Monday, June 08, 2015
Jim Kimbrough should already be on the Board of Education
Despite that, there is one area of the law in which I was consulted by reporters from many Missouri newspapers and television stations for years after I left the newspaper business in 1999. As someone who covered thousands of meetings during my 22 years as a reporter, I made it my business to learn the ins and outs of what could or could not be discussed in closed sessions.
School boards and city councils like to keep as many things as possible behind closed doors. Though some things are generally accepted as belonging in closed session- items about identifiable students, real estate dealings where the price could be affected, and legal matters for instance, there is absolutely nothing that has to be done in closed session.
The Sunshine Law says specifically that the bodies "may" discuss certain items in closed session. At no place does it say that closed meetings are required.
Quite some time ago, the C. J. Huff Administration began violating the law by dealing with retirements and resignations of teachers in closed session. Nothing in the law allows for that. The personnel exemptions are for "hiring, firing, promoting, or disciplining." Accepting a resignation or acknowledging a retirement does not fall into that category, though it had been keeping people from getting a clear idea of how many teachers were leaving the district.
As I finished reading the Joplin Globe article and checking out the television coverage of today's aborted attempt to have former member Jim Kimbrough returned to the R-8 Board of Education, it did not take long for me to come to a conclusion- Jim Kimbrough should already be on the board. When Board President Jeff Koch, Debbie Fort, and Jennifer Martucci voted for Kimbrough May 26, with Lynda Banwart and Mike Landis voting against, that should have been enough to return him to the board.
The swearing in was halted by Norman Rouse, who apparently was contacted by concerned employees, despite the fact that Rouse's job description is board attorney, not conerned employees attorney.
As you recall, when Kimbrough, Marsi Archer, Sharrock Dermott, Anne Sharp, Dave Guilford, and the rest of the applicants were interviewed by the board, it was done in open session and the same has been true for every vote.

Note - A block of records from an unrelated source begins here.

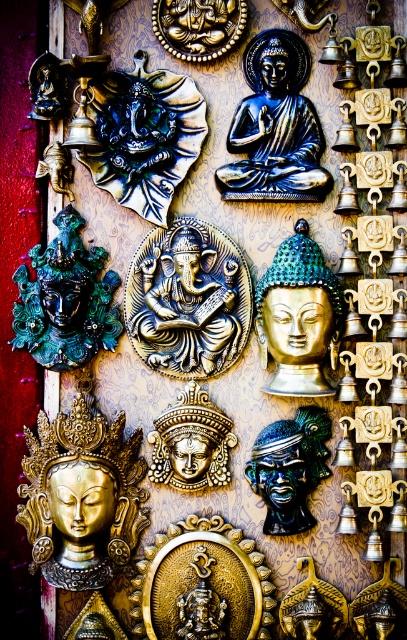 The height and width of the screenshot is (640, 407). What do you see at coordinates (297, 316) in the screenshot? I see `gold/golden metallic buddha head at center` at bounding box center [297, 316].

Who is shorter, gold/golden metallic buddha head at center or gold polished statue at center?

Standing shorter between the two is gold polished statue at center.

Who is more forward, (317, 312) or (391, 628)?

Point (317, 312) is more forward.

At what (x,y) coordinates should I click in order to perform the action: click on gold/golden metallic buddha head at center. Please return your answer as a coordinate pair (x, y). Looking at the image, I should click on coord(297,316).

Can you confirm if gold metallic ganesh at center is bigger than gold metallic bell at center?

Correct, gold metallic ganesh at center is larger in size than gold metallic bell at center.

Between point (231, 273) and point (308, 557), which one is positioned in front?

Point (231, 273) is in front.

Is point (225, 332) positioned behind point (332, 609)?

Yes, point (225, 332) is behind point (332, 609).

Image resolution: width=407 pixels, height=640 pixels. What are the coordinates of `gold metallic ganesh at center` in the screenshot? It's located at (188, 300).

Can you confirm if gold polished buddha at lower left is thinner than gold metallic ganesh at center?

In fact, gold polished buddha at lower left might be wider than gold metallic ganesh at center.

Is gold polished buddha at lower left to the right of gold metallic ganesh at center from the viewer's perspective?

Incorrect, gold polished buddha at lower left is not on the right side of gold metallic ganesh at center.

At what (x,y) coordinates should I click in order to perform the action: click on gold polished buddha at lower left. Please return your answer as a coordinate pair (x, y). Looking at the image, I should click on (81, 496). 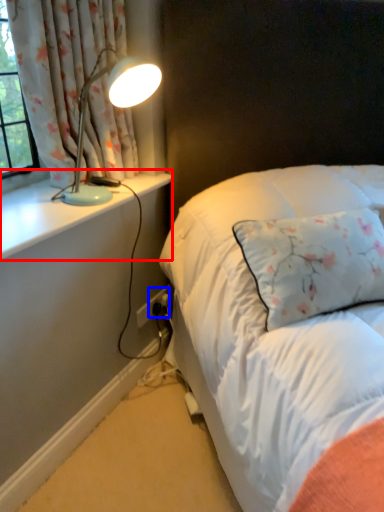 Question: Which of the following is the farthest to the observer, window sill (highlighted by a red box) or electric outlet (highlighted by a blue box)?

Choices:
 (A) window sill
 (B) electric outlet

Answer: (B) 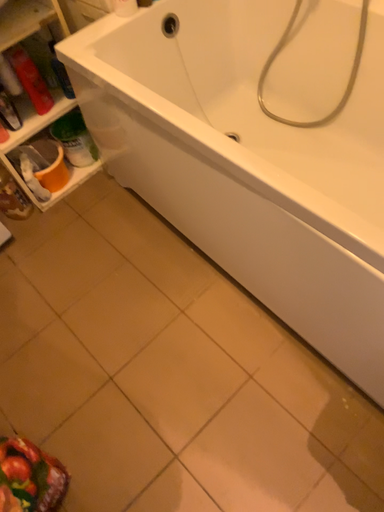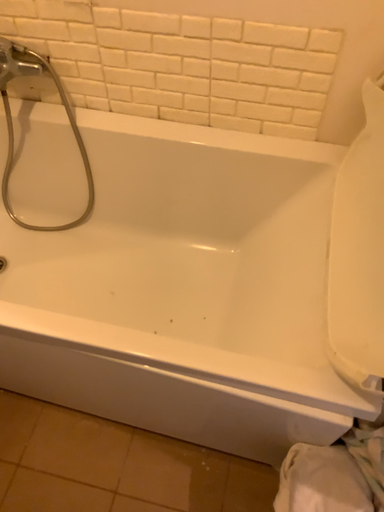 Question: How did the camera likely rotate when shooting the video?

Choices:
 (A) rotated downward
 (B) rotated upward

Answer: (B) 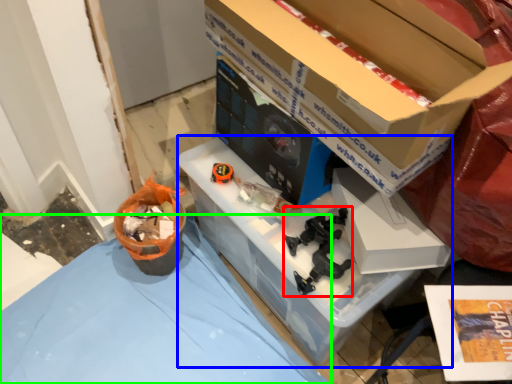 Question: Considering the real-world distances, which object is farthest from toy (highlighted by a red box)? storage box (highlighted by a blue box) or tablecloth (highlighted by a green box)?

Choices:
 (A) storage box
 (B) tablecloth

Answer: (B) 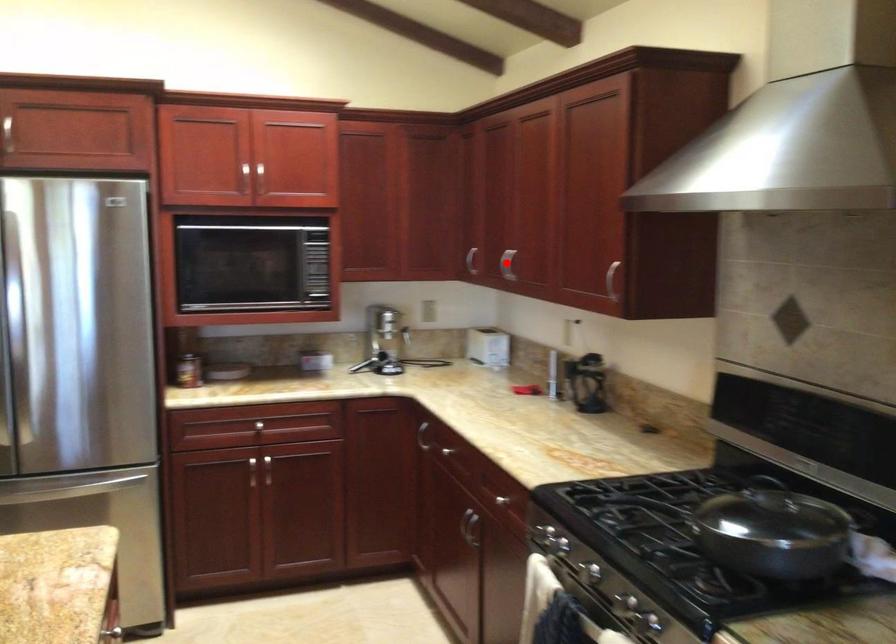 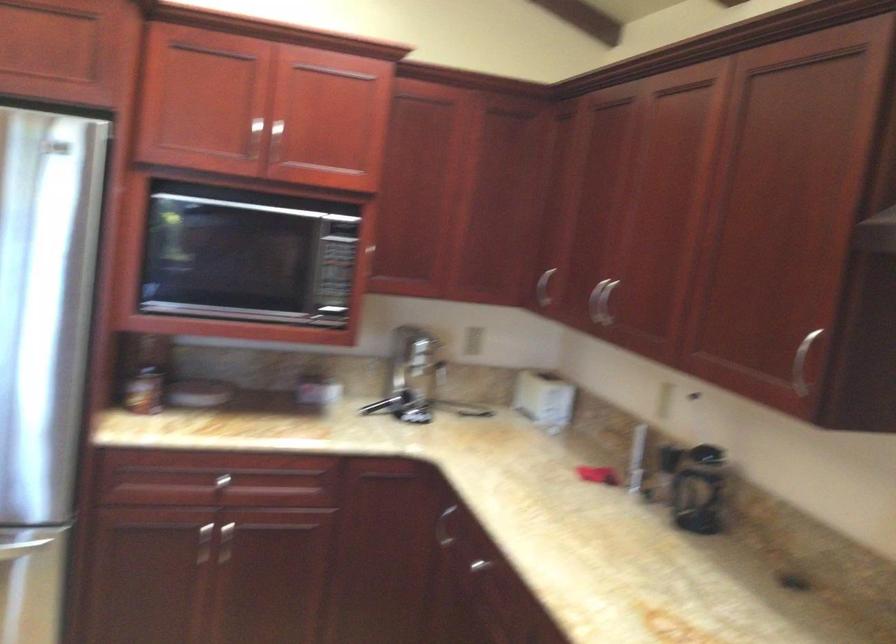 Where in the second image is the point corresponding to the highlighted location from the first image?

(600, 301) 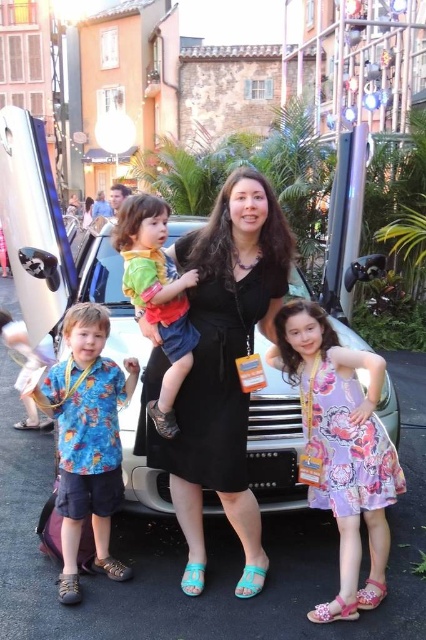 You are a photographer trying to capture a group photo of the woman in the black matte dress at center and the child in the matte green shirt at center. Since you want to ensure both are fully visible, which subject requires more space in the frame due to their clothing width?

The black matte dress at center has a greater width than the matte green shirt at center, so the photographer should allocate more space in the frame for the black matte dress at center to ensure it is fully visible.

You are standing in front of the vintage car and see the point at coordinates (342,448). What is the object located at that point?

The point at coordinates (342,448) corresponds to the floral dress at center.

You are a photographer standing 1.5 meters away from the camera. You want to adjust the focus on the blue printed shirt at center. Can you reach the camera without moving from your current position?

The blue printed shirt at center and camera are 2.41 meters apart. Since you are already 1.5 meters away from the camera, the total distance between you and the shirt is 2.41 meters minus your 1.5 meters position, but actually, the question is whether you can reach the camera from 1.5 meters to adjust it. Wait, perhaps the question needs clarification. Alternatively, maybe the distance between the shirt and the camera is 2.41 meters. If you are 1.5 meters from the camera, then the shirt is 2.41 meters away,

That is because there is no allowance in the Sunshine Law to close the meeting for such a purpose. The new board member is not an employee, therefore you are not hiring him. It is an appointment to serve until the next election.
No matter what Rouse or the predictably overly cautious Missouri School Boards Association says if this is not hiring, and it is not, it comes nowhere near fitting any of the other criteria that would require four votes, therefore the majority of the quorum, three votes, should have been sufficient to put Jim Kimbrough on the board of education and stop this power play by Lynda Banwart and Mike Landis to take the decision making out of the hands of the people who were elected to the board to bring about change and put it in the hands of a County Commission, made up of two people who live outside the district and one who is highly compromised in this situation because of his past dealings with Lynda Banwart, dealings that have still not been mentioned in the Globe.
From the way the Globe article reads, it appears that the people in the C. J. Huff Administration may have undermined this effort to have Kimbrough sworn in as another desperate attempt to hold on to the status quo (and quite possibly their jobs).